=== EXERCISE AIM ===
Line count for the string "Ιράν" in the records below: report that figure and nothing else.

Saved entries
**********
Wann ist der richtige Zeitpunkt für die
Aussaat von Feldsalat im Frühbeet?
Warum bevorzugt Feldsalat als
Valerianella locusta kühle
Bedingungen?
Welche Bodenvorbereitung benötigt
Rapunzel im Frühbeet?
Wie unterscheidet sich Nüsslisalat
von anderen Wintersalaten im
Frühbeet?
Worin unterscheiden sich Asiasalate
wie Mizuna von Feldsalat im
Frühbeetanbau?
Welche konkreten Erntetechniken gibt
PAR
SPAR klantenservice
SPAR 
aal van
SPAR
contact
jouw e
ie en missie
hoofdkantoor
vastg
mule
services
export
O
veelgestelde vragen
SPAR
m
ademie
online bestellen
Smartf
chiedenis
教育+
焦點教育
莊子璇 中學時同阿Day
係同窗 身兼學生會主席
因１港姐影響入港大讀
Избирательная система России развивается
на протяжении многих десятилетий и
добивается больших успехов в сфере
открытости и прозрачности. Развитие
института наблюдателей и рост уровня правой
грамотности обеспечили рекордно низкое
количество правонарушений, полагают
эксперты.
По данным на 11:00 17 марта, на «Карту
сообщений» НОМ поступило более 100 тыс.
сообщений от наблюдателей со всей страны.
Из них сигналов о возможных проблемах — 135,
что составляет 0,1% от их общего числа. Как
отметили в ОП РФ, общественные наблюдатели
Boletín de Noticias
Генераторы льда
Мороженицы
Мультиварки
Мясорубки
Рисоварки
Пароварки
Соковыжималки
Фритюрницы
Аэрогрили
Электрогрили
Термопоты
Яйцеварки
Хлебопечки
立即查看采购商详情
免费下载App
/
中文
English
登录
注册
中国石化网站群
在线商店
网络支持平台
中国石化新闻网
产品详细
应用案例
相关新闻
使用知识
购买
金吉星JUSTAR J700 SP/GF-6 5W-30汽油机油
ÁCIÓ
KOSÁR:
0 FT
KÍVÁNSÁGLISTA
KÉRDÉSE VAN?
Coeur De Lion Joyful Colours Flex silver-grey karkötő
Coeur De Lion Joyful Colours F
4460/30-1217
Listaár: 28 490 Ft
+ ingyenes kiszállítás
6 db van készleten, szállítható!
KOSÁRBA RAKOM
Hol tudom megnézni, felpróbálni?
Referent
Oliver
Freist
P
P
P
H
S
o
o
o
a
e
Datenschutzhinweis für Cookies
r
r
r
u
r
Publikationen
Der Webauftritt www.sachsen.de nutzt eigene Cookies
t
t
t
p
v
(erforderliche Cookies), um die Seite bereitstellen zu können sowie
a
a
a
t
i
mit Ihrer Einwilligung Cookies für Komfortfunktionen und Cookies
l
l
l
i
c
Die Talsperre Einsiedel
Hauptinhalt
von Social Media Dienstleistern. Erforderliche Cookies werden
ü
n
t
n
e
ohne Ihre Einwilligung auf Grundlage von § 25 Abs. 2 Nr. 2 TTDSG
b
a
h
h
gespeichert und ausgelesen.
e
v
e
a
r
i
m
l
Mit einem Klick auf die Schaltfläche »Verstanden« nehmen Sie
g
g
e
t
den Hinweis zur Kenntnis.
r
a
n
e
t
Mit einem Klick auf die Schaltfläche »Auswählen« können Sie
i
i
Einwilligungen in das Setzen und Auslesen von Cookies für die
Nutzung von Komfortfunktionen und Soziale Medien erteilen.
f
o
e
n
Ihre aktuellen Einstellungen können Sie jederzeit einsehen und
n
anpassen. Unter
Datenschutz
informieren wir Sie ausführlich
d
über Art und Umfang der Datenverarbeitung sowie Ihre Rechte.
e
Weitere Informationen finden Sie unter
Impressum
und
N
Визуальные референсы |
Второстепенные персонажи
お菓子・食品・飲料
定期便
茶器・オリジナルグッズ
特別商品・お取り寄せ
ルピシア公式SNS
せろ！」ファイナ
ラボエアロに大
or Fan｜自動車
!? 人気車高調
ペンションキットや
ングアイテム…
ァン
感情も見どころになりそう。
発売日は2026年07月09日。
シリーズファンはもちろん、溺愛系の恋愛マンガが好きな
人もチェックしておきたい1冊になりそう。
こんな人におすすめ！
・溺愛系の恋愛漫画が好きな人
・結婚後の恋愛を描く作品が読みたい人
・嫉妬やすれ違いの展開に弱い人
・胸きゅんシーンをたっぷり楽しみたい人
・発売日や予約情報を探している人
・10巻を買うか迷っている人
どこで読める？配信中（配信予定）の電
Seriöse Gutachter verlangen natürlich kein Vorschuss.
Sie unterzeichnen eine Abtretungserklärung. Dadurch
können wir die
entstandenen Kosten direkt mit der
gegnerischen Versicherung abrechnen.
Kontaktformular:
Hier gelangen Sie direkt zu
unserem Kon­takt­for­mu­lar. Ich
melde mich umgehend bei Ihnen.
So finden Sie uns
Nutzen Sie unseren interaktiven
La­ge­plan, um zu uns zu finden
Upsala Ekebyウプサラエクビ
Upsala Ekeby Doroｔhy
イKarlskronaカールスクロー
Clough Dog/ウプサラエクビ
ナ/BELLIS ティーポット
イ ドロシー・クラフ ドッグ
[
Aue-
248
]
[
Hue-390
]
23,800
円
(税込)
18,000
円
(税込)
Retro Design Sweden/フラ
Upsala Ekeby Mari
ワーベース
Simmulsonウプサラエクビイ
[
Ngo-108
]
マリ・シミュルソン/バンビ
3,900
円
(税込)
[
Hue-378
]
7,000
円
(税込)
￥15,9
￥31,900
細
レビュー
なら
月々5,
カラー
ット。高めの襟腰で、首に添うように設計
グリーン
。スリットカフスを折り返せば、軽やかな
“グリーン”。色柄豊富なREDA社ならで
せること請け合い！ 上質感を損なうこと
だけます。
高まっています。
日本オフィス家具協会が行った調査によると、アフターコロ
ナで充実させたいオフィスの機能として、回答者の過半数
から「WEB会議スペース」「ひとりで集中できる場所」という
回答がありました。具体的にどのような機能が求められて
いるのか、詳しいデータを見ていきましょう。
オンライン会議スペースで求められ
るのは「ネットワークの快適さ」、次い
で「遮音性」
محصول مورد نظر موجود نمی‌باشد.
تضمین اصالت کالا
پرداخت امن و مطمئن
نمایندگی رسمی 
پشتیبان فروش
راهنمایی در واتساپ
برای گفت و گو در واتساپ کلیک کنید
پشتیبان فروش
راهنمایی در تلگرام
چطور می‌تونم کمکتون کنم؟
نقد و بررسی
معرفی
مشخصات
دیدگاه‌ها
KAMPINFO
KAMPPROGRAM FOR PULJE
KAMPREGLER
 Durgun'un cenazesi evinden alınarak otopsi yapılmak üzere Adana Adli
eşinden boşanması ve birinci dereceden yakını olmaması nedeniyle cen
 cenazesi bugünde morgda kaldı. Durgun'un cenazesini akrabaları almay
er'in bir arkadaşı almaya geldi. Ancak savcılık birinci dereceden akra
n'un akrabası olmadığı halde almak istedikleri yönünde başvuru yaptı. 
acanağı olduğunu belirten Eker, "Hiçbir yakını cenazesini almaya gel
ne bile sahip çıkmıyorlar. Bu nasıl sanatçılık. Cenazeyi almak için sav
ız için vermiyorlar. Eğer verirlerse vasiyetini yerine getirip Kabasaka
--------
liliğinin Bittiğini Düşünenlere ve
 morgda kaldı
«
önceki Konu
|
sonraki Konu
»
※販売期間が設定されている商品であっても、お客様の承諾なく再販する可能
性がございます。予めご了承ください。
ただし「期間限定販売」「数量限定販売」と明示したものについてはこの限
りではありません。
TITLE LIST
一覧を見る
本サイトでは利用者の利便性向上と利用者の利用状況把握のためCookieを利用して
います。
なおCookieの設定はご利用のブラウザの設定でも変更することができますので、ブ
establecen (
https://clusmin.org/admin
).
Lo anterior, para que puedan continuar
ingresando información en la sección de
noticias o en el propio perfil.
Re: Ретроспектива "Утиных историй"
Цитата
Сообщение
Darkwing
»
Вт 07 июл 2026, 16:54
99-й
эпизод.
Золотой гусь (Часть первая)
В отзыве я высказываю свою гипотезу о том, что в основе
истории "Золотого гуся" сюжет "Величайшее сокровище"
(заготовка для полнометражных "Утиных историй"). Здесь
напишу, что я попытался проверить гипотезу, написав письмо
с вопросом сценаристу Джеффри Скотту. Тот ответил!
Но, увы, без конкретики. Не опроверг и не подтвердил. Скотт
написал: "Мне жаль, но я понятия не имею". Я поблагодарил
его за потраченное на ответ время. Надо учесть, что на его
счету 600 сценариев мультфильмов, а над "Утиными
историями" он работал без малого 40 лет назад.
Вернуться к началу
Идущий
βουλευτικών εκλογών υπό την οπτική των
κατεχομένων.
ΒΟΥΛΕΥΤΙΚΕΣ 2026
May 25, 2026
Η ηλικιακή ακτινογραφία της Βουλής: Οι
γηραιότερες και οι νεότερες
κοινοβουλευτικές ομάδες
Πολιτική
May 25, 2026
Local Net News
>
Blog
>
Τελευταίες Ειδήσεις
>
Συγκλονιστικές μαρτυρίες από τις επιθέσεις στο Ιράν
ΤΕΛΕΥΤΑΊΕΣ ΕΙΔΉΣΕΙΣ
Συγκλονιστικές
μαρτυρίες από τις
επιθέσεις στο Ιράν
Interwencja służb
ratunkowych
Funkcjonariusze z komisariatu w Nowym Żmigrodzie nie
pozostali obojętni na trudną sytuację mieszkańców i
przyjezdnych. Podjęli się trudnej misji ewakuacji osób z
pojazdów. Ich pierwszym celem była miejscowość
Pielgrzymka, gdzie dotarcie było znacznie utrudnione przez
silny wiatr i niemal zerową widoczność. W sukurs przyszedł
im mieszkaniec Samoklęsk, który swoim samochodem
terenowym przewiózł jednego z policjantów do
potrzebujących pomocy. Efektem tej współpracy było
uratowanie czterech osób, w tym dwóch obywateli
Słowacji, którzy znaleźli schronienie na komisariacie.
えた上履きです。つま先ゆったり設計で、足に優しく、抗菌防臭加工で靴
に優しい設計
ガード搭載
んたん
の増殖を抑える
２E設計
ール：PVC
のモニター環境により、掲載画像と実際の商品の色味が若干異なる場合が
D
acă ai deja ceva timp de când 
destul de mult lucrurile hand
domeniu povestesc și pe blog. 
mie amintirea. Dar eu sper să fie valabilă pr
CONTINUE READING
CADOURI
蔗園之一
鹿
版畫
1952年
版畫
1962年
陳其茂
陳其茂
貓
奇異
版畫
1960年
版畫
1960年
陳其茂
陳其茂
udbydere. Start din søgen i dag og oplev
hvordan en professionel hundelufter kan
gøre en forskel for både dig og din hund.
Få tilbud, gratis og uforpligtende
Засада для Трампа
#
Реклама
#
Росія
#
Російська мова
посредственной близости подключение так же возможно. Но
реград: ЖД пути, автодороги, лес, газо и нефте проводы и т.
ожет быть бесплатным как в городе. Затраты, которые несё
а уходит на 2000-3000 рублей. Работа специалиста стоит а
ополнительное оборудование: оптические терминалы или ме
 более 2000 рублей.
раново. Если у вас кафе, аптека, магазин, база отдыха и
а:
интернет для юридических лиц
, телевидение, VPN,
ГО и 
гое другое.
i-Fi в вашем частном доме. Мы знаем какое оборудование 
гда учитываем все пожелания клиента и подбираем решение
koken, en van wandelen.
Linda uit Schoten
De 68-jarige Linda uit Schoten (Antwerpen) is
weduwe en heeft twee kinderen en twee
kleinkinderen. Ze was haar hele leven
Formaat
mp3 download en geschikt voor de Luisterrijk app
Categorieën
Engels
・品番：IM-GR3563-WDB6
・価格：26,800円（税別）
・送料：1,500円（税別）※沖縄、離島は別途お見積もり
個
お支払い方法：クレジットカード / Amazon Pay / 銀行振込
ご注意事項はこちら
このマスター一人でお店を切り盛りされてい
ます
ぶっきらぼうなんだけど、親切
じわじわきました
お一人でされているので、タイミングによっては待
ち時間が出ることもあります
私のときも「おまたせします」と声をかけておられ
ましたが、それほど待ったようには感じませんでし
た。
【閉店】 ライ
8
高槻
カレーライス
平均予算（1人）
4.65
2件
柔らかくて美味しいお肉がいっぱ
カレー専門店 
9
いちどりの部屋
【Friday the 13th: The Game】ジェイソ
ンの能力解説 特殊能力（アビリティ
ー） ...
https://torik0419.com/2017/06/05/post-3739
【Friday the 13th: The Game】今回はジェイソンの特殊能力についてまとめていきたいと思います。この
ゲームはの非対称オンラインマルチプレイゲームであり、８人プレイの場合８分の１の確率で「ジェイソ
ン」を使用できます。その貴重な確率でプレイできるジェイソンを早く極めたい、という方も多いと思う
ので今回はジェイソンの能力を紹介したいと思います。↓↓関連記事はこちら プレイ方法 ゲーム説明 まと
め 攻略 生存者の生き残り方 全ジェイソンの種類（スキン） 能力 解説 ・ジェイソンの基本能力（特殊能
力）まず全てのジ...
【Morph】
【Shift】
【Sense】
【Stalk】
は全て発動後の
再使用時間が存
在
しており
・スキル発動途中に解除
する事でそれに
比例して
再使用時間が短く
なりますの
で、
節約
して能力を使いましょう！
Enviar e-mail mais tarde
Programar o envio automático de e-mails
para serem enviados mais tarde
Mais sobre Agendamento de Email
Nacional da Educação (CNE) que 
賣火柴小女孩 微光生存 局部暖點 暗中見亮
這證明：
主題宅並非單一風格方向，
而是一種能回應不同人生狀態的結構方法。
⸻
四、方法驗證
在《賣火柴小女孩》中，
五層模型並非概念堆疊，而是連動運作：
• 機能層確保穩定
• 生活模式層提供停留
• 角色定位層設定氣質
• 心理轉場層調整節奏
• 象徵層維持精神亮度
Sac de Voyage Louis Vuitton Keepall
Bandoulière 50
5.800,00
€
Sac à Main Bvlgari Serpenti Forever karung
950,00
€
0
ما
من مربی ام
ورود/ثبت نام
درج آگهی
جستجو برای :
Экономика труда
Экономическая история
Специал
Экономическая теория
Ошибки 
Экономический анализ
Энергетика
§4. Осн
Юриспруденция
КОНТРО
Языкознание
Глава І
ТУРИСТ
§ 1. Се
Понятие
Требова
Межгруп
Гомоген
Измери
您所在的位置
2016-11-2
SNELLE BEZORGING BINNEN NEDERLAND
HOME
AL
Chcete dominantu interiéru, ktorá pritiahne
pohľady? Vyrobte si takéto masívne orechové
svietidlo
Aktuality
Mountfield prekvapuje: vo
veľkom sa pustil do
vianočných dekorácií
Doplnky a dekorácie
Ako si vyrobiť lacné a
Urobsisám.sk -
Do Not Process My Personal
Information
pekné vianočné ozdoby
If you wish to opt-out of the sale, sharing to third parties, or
**********
=== RESPONSE AREA ===
2